1. Those seemingly eternal moments after you've concluded a one-on-one side conversation with someone at a dinner/party and the two of you are trying to fold yourselves back into the main conversation are the absolute worst. You're both silent, avoiding eye contact with one another, listening intently to your companions' conversation to try and figure out what they're talking about so you can work yourselves back in.

2. The more emphatically your friend expresses her enthusiasm at the beginning of the evening about spending the night out with you ("I seriously am so excited that we're hanging out right now," "After this week, I am so ready to get wasted tonight"), the more likely she will apologize profusely at like 10pm that she is just so tired and needs to check in early and it was so good to see you and she wishes she wasn't feeling so out of it.

3. One of your good friends is telling a story at a party to a small audience about something that happened to the two of you, and you notice that she is altering the details of the story in a minor, but notable, way. She's exaggerating the harrowing circumstances, making the funny parts funnier, leaving out a few key context-setting facts. You wonder how she would tell the story if you weren't there.

Friday, November 19, 2010

things that have been ruined for me

1. Movie trailers. I remember when I was about 12 years old and like 65% of the fun of going to the movies was the trailers. Watching the trailers was like opening the five smaller Christmas presents before the big one that you already knew was going to be an iPod because your mom had told you the week before that's what you were getting. I would sit in the theater in wonder as each trailer unfolded: "Oh, it's a romance... or a period piece?... Nicole Kidman AND Jude Law?!?... oh wait, no, it's a war movie?... are you serious?!... IS THAT RENEE ZELLWEGER?!?" (Yep, my inner monologue has the cadence of a Kristen Wiig SNL character.) But nowadays, in the midst of what your cool uncle calls the "digital age," I can't even remember the last time I saw a trailer in a theater that I hadn't already seen online. Now when I'm watching a trailer and have a funny observation, instead of whispering it into my friend's ear and being rewarded with a Sour Patch Kid-scented snicker, I type it into my Blackberry to remember for later and feel like an idiot.

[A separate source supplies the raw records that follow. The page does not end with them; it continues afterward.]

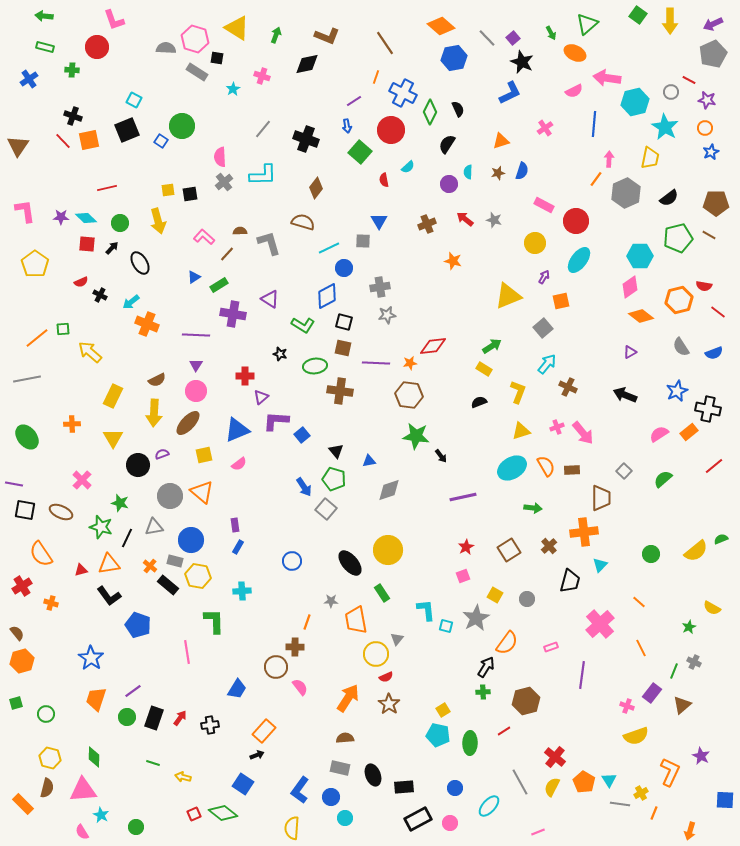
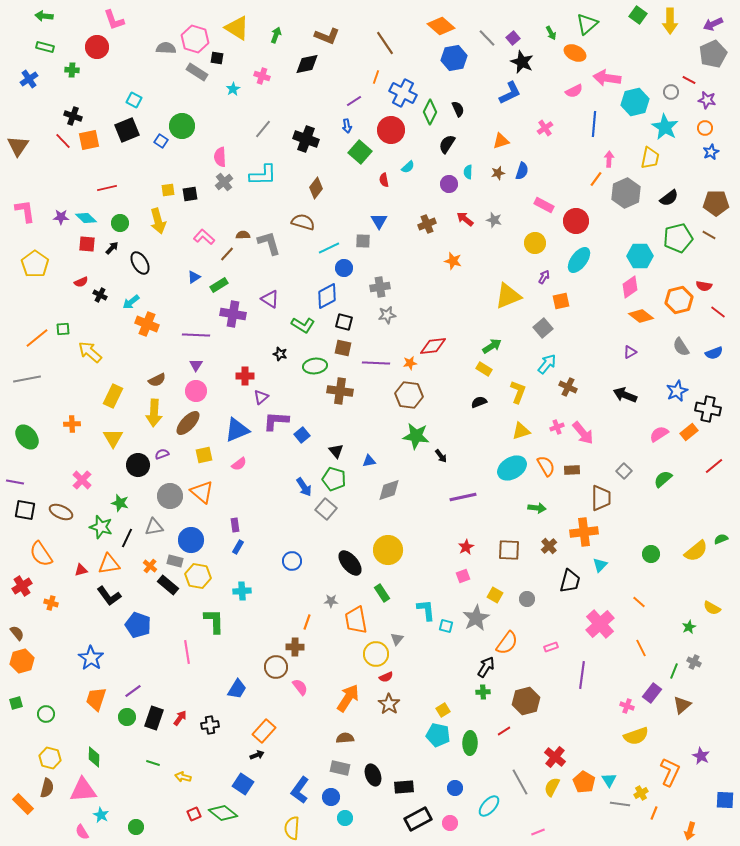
brown semicircle at (240, 231): moved 3 px right, 4 px down
purple line at (14, 484): moved 1 px right, 2 px up
green arrow at (533, 508): moved 4 px right
brown square at (509, 550): rotated 35 degrees clockwise
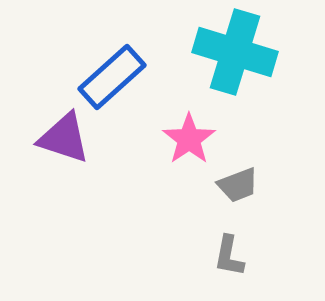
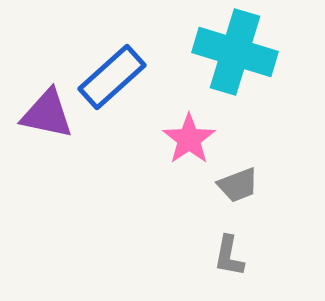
purple triangle: moved 17 px left, 24 px up; rotated 6 degrees counterclockwise
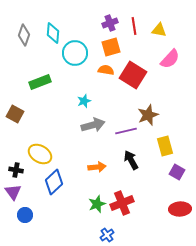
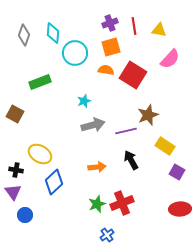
yellow rectangle: rotated 42 degrees counterclockwise
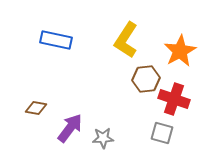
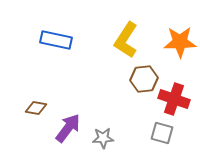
orange star: moved 9 px up; rotated 28 degrees clockwise
brown hexagon: moved 2 px left
purple arrow: moved 2 px left
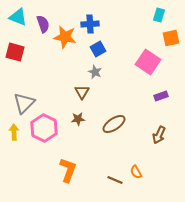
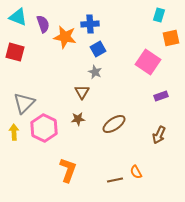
brown line: rotated 35 degrees counterclockwise
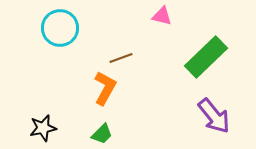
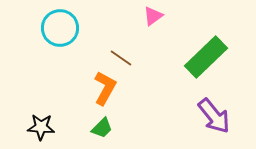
pink triangle: moved 9 px left; rotated 50 degrees counterclockwise
brown line: rotated 55 degrees clockwise
black star: moved 2 px left, 1 px up; rotated 16 degrees clockwise
green trapezoid: moved 6 px up
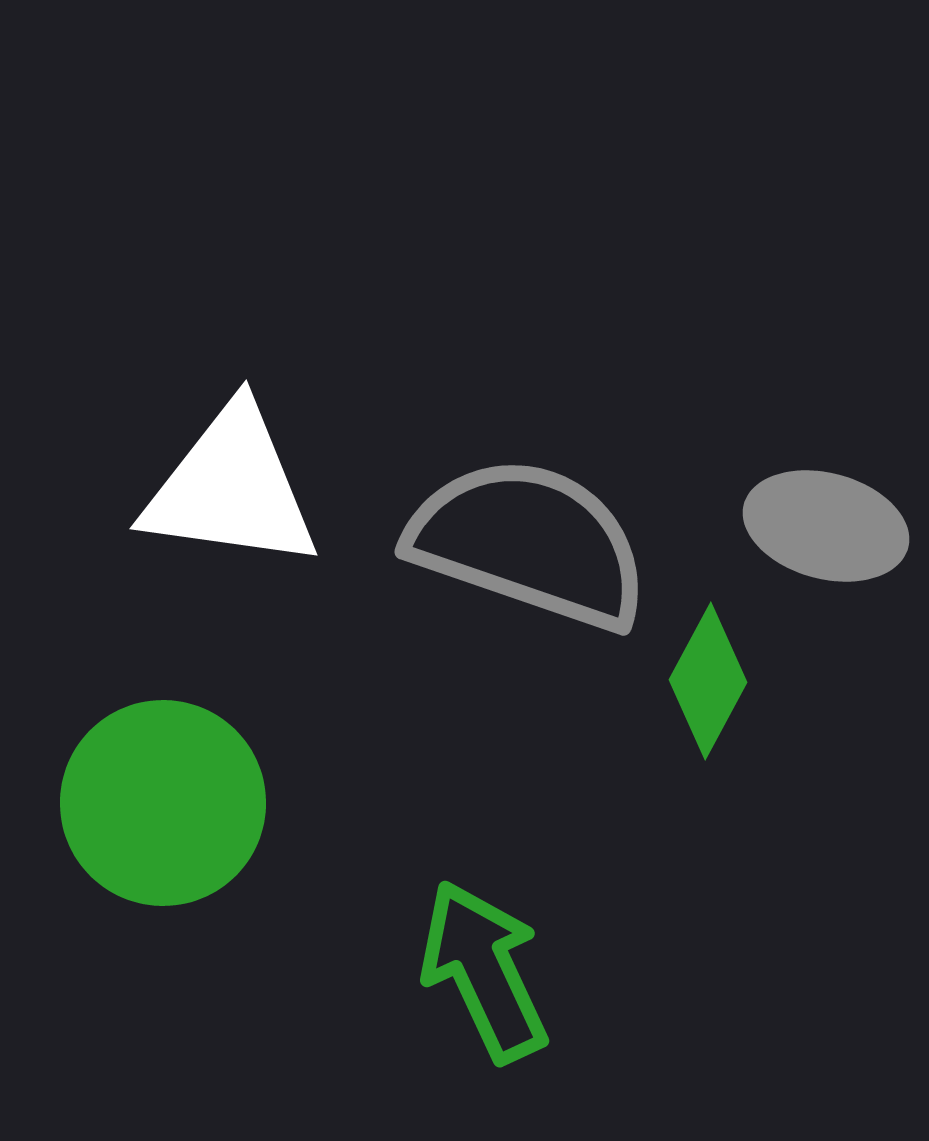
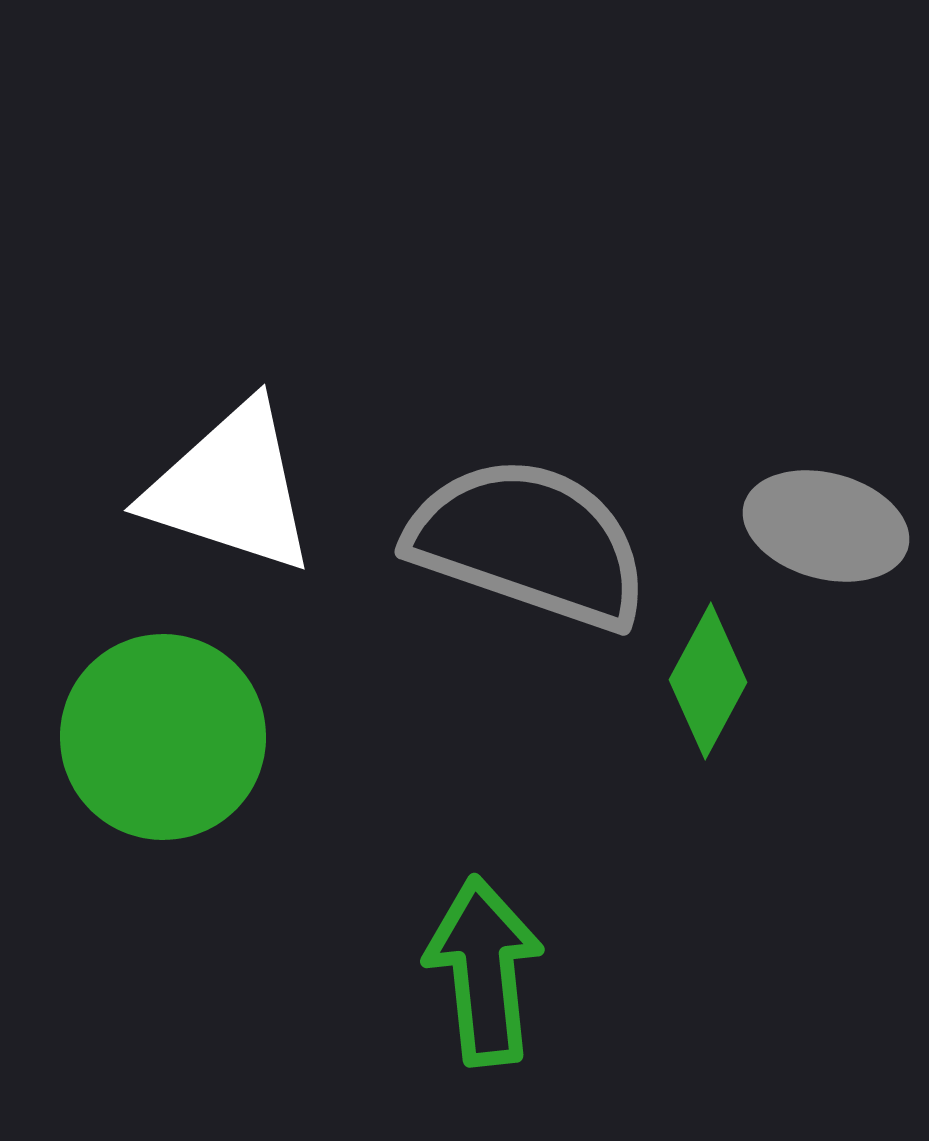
white triangle: rotated 10 degrees clockwise
green circle: moved 66 px up
green arrow: rotated 19 degrees clockwise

2. The summer. I don't think I was ever necessarily IN LOVE with the summer, so saying it "got ruined" for me is maybe a touch melodramatic. But, I suppose, summers did used to be lovely breaks from that MIDDLE SCHOOL DAILY GRIND and I got to go to camp and eat a lot of candy on benches and gossip about all the counselors with my friends -- so I guess summers were sort of great. But now I absolutely detest the summer. For all the obvious reasons that everyone always mentions, like the subway being really hot and there not being new episodes of One Tree Hill. But there's also just this terrible, still, sluggish feeling in the air, reminiscent of the inconsistently paced, montage-laden middle third of a movie during which nothing actually happens.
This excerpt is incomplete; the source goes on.